Entscheidungsstichwort (Thema)
Erziehungsgeldrecht. Elterngeldrecht
Leitsatz (amtlich)
1. Die Verschiebung des Elterngeldbemessungszeitraums gem. § 2b Abs 1 S 2 Nr 3 BEEG setzt die Kausalität zwischen einer Schwangerschaft und einer Erkrankung sowie zwischen dieser Erkrankung und einer Einkommensminderung oder einem Einkommenswegfall voraus.
2. Erforderlich ist, dass die Schwangerschaft kausal für die Erkrankung im Sinne der Lehre von der wesentlichen Bedingung ist.
3. Eine Schwangerschaft kann grundsätzlich auch kausal für eine infolge eines Abortes eingetretene psychische Erkrankung sein. Für die konkrete Kausalitätsbeurteilung ist auf die Umstände des Einzelfalles abzustellen.
4. § 2b Abs 1 S 2 Nr 3 BEEG n.F. setzt nicht (mehr) voraus, dass die Erkrankung während der Schwangerschaft mit dem Kind eingetreten ist, für das Elterngeld beantragt ist, oder dass die Erkrankung während einer Schwangerschaft eingetreten ist.
Tenor
I. Der Bescheid vom 30.09.2013 in der Gestalt des Widerspruchsbescheides vom 16.12.2013 wird abgeändert. Der Beklagte wird verurteilt, der Klägerin für den 1. bis 12. Lebensmonat ihres Kindes B. höheres Elterngeld unter Berücksichtigung eines Bemessungszeitraums von Juni 2012 bis Juli 2013 und unter Ausklammerung der Kalendermonate November und Dezember 2012 zu gewähren.
II. Der Beklagte trägt die notwendigen außergerichtlichen Kosten der Klägerin.
Tatbestand
Streitig ist zwischen den Beteiligten die Höhe des Elterngeldanspruchs der Klägerin.

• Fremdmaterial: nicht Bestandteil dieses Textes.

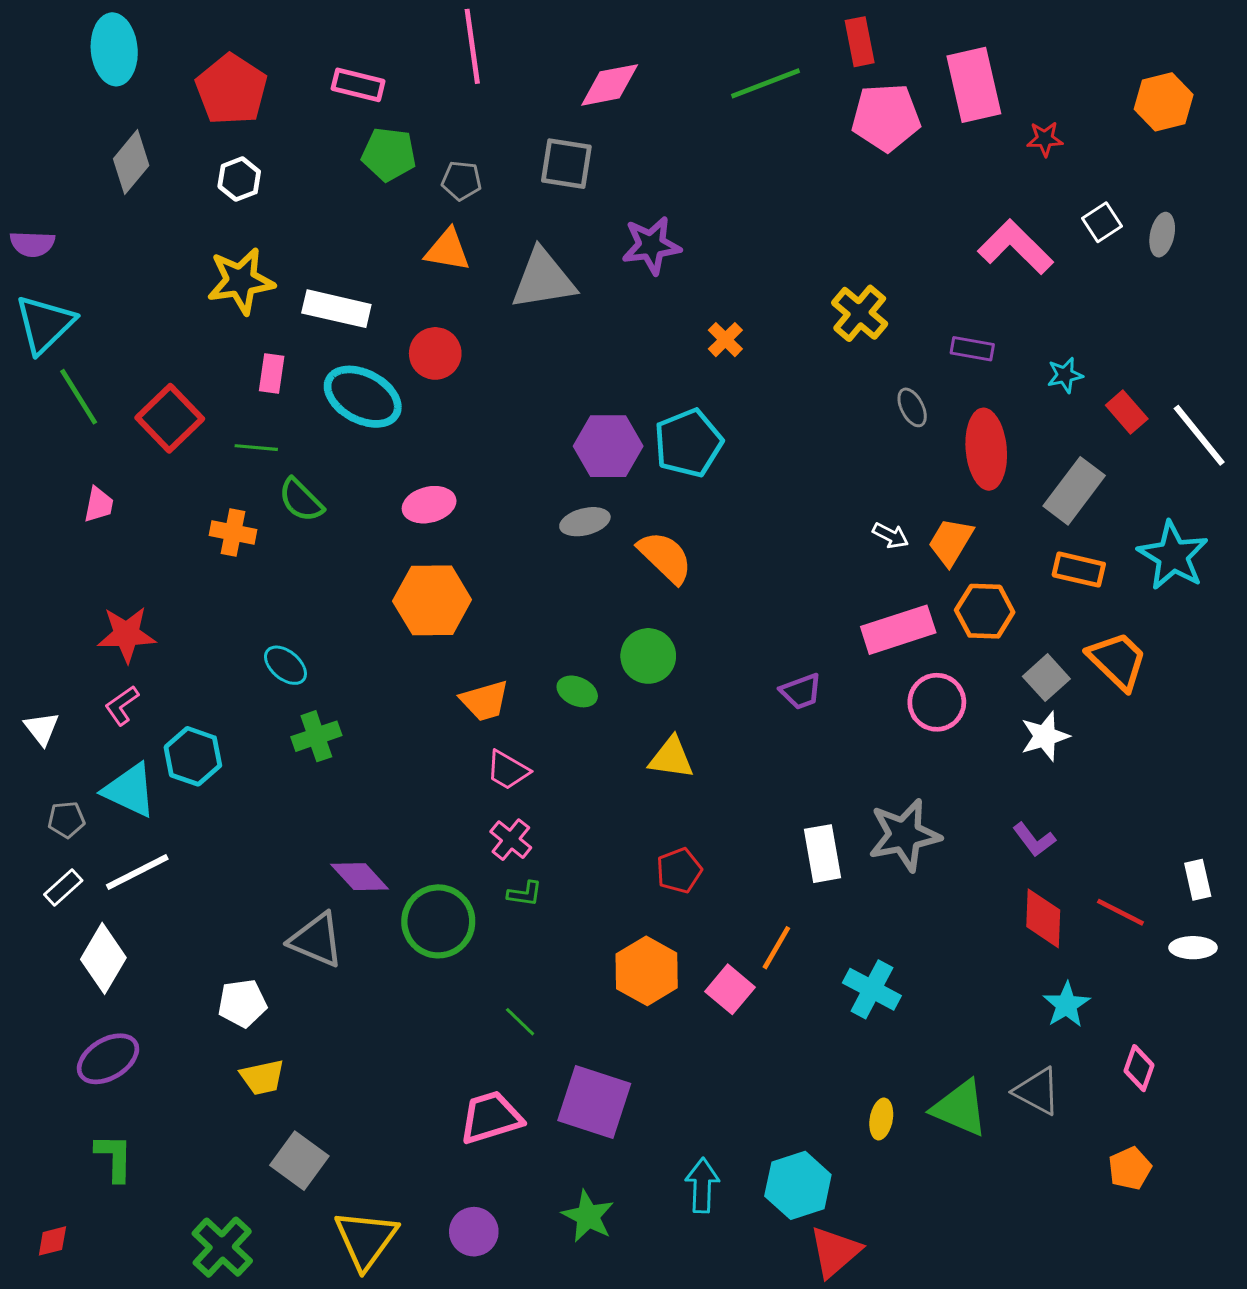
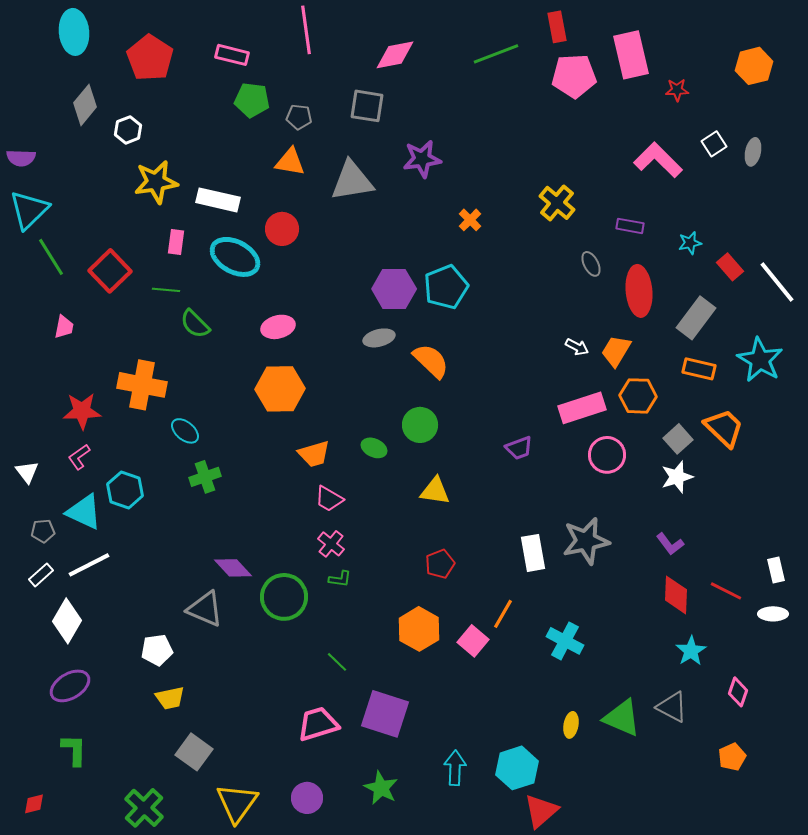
white hexagon: (239, 179) -> (128, 130), moved
orange cross: (233, 532) -> (142, 385), moved, size x1.6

Die 1982 geborene Klägerin ist als stellvertretende Restaurantleiterin bei M. in C. tätig. Im Jahr 2012 erlitt sie drei Fehlgeburten, und zwar im Februar, im April und im November. In der Zeit vom 08.10.2012 bis 20.10.2012 bzw. vom 15.10. bis 08.11.2012 war sie wegen Schwangerschaftsbeschwerden krankgeschrieben. Am 09.11.2012 erfolgte eine ambulante Gebärmutterausschabung im Klinikum C-Stadt. In der Zeit vom 08.11.2012 bis 18.11.2012 und vom 14.11.2012 bis 01.01.2013 war die Klägerin wegen den Folgen eines verhaltenen Abortes krankgeschrieben. In der Zeit vom 26.11.2012 bis 01.01.2013 bezog sie Entgeltersatzleistungen in der Form von Krankengeld. In den Karteieinträgen des behandelnden Hausarztes sind für 14.11.2012 die Diagnosen "psychischer Ausnahmezustand, reaktive Depression, Unruhezustand" vermerkt, für den 28.11.2012 "Depression, psychische Dekompensation, psychischer Ausnahmezustand, Dyspnoe, Weinkrampf, Insomnie", für den 11.12.2012 "reaktive Depression, psychische Dekompensation" und für den 27.12.2012 wieder "reaktive Depression".
Im Rahmen einer neuen Schwangerschaft erhielt die Klägerin Mutterschaftsgeld für die Zeit vom 04.08. bis 10.11.2013. Das Mutterschaftsgeld betrug für die Zeit vom 04.08.2013 bis 10.11.2013 13,00 € kalendertäglich und der Zuschuss des Arbeitgebers zum Mutterschaftsgeld 37,36 € kalendertäglich. Am xx.xx.2013 wurde die Klägerin von ihrem Sohn B. entbunden. Für diesen beantragte sie am 23.09.2013 beim beklagten Freistaat Elterngeld für den 1. - 12. Lebensmonat. Mit Bescheid vom 30.09.2013 bewilligte der Beklagte unter Vorbehalt des Widerrufs Elterngeld in Höhe von 828,14 € monatlich für den 1. - 12. Lebensmonat unter Anrechnung von Mutterschaftsgeld im 1. - 3. Lebensmonat des Kindes B.. Er legte seiner Berechnung einen Bemessungszeitraum von August 2012 bis Juli 2013 unter Einbeziehung der Monate mit Krankengeldbezug zugrunde. Hiergegen wand sich die Klägerin mit ihrem Widerspruch vom 04.10.2013, mit dem sie geltend machte, die Kalendermonate November und Dezember 2012, in denen sie nur ein Teilgehalt bzw. gar kein Einkommen erhalten habe, seien aus dem Bemessungszeitraum für Elterngeld auszuklammern.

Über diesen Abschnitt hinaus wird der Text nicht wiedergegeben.